▶ Task details
In how many lines of the records does "Symbols" appear? Answer with one number.

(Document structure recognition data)
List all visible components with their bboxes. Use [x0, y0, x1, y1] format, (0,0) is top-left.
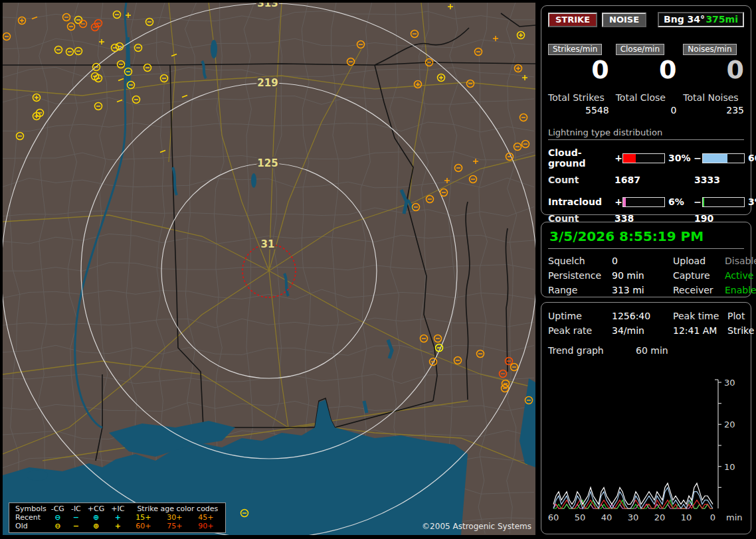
status-label: Capture: [673, 270, 725, 281]
map-canvas[interactable]: 31321912531: [3, 3, 535, 535]
svg-text:31: 31: [261, 238, 275, 250]
total-close-label: Total Close: [616, 92, 677, 103]
uptime-value: 34/min: [612, 325, 673, 336]
ic-positive-bar: [622, 197, 665, 207]
status-label: Receiver: [673, 285, 725, 295]
total-close-value: 0: [616, 105, 677, 116]
legend-age-value: 30+: [159, 513, 190, 522]
status-label: Upload: [673, 256, 725, 266]
strikes-column: Strikes/min 0 Total Strikes 5548: [548, 42, 609, 116]
cg-negative-bar: [702, 153, 745, 163]
legend-age-value: 90+: [190, 522, 221, 530]
cg-positive-pct: 30%: [665, 153, 693, 163]
svg-text:50: 50: [575, 512, 586, 522]
noises-column: Noises/min 0 Total Noises 235: [683, 42, 744, 116]
plus-sign: +: [614, 153, 622, 163]
svg-text:40: 40: [601, 512, 613, 522]
legend-row-recent: Recent⊖−⊕+15+30+45+: [12, 513, 221, 522]
legend-symbol: ⊕: [84, 522, 108, 530]
status-value: Active: [725, 270, 756, 281]
legend-symbol: −: [68, 513, 84, 522]
total-noises-value: 235: [683, 105, 744, 116]
bearing-readout: Bng 34° 375mi: [658, 12, 744, 27]
map-legend: Symbols -CG -IC +CG +IC Strike age color…: [9, 502, 226, 533]
plus-sign: +: [614, 196, 622, 207]
stats-panel: STRIKE NOISE Bng 34° 375mi Strikes/min 0…: [541, 5, 751, 215]
uptime-label: Peak rate: [548, 325, 612, 336]
status-value: 90 min: [612, 270, 673, 281]
legend-symbol: −: [68, 522, 84, 530]
legend-row-old: Old⊖−⊕+60+75+90+: [12, 522, 221, 530]
legend-row-label: Old: [12, 522, 48, 530]
svg-text:219: 219: [257, 77, 278, 89]
cg-negative-pct: 60%: [745, 153, 756, 163]
legend-symbol: ⊖: [48, 513, 68, 522]
legend-symbol: ⊕: [84, 513, 108, 522]
lightning-detector-app: 31321912531 Symbols -CG -IC +CG +IC Stri…: [0, 0, 756, 539]
svg-text:30: 30: [724, 378, 735, 388]
ic-negative-bar: [702, 197, 745, 207]
strike-button[interactable]: STRIKE: [548, 13, 597, 27]
uptime-label: Uptime: [548, 311, 612, 321]
intracloud-label: Intracloud: [548, 196, 614, 207]
cg-positive-bar: [622, 153, 665, 163]
legend-age-value: 75+: [159, 522, 190, 530]
datetime-display: 3/5/2026 8:55:19 PM: [548, 226, 744, 249]
legend-age-header: Strike age color codes: [128, 504, 221, 513]
status-value: Enabled: [725, 285, 756, 295]
status-label: Squelch: [548, 256, 612, 266]
strikes-per-min-value: 0: [548, 56, 609, 83]
close-per-min-header[interactable]: Close/min: [616, 44, 664, 55]
uptime-col4: Strike: [727, 325, 754, 336]
copyright-text: ©2005 Astrogenic Systems: [422, 522, 531, 531]
uptime-col3: Peak time: [673, 311, 727, 321]
legend-age-value: 60+: [128, 522, 159, 530]
ic-negative-pct: 3%: [745, 196, 756, 207]
noises-per-min-value: 0: [683, 56, 744, 83]
cg-negative-count: 3333: [694, 175, 744, 185]
total-strikes-value: 5548: [548, 105, 609, 116]
trend-series-cg_negative: [553, 487, 713, 508]
legend-symbol: ⊖: [48, 522, 68, 530]
status-panel: 3/5/2026 8:55:19 PM Squelch0UploadDisabl…: [541, 222, 751, 297]
status-grid: Squelch0UploadDisabledPersistence90 minC…: [548, 256, 744, 295]
close-column: Close/min 0 Total Close 0: [616, 42, 677, 116]
bearing-range-value: 375mi: [706, 14, 738, 25]
status-label: Persistence: [548, 270, 612, 281]
legend-row-label: Recent: [12, 513, 48, 522]
total-strikes-label: Total Strikes: [548, 92, 609, 103]
uptime-grid: Uptime1256:40Peak timePlotPeak rate34/mi…: [548, 311, 744, 336]
svg-text:30: 30: [628, 512, 639, 522]
trend-chart: 1020306050403020100min: [548, 357, 744, 531]
ic-positive-pct: 6%: [665, 196, 693, 207]
noises-per-min-header[interactable]: Noises/min: [683, 44, 736, 55]
strike-map[interactable]: 31321912531 Symbols -CG -IC +CG +IC Stri…: [3, 3, 535, 535]
legend-symbol: +: [108, 513, 128, 522]
intracloud-row: Intracloud + 6% − 3%: [548, 196, 744, 207]
svg-text:125: 125: [257, 157, 278, 169]
trend-panel: Uptime1256:40Peak timePlotPeak rate34/mi…: [541, 302, 751, 534]
legend-age-value: 15+: [128, 513, 159, 522]
noise-button[interactable]: NOISE: [602, 13, 646, 27]
uptime-col3: 12:41 AM: [673, 325, 727, 336]
legend-symbol: +: [108, 522, 128, 530]
svg-text:20: 20: [724, 420, 735, 429]
cloud-ground-label: Cloud-ground: [548, 147, 614, 169]
legend-age-value: 45+: [190, 513, 221, 522]
strikes-per-min-header[interactable]: Strikes/min: [548, 44, 602, 55]
legend-symbols-header: Symbols: [12, 504, 48, 513]
bearing-value: Bng 34°: [664, 14, 705, 25]
status-value: 0: [612, 256, 673, 266]
svg-text:10: 10: [681, 512, 692, 522]
trend-window-value: 60 min: [636, 345, 744, 356]
status-label: Range: [548, 285, 612, 295]
uptime-col4: Plot: [727, 311, 754, 321]
status-value: 313 mi: [612, 285, 673, 295]
svg-text:313: 313: [257, 3, 278, 9]
svg-text:10: 10: [724, 462, 735, 472]
minus-sign: −: [693, 153, 702, 163]
distribution-heading: Lightning type distribution: [548, 127, 744, 140]
trend-graph-label: Trend graph: [548, 345, 620, 356]
legend-col-ic-pos: +IC: [108, 504, 128, 513]
svg-text:0: 0: [710, 512, 715, 522]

▶ Solution for this problem
4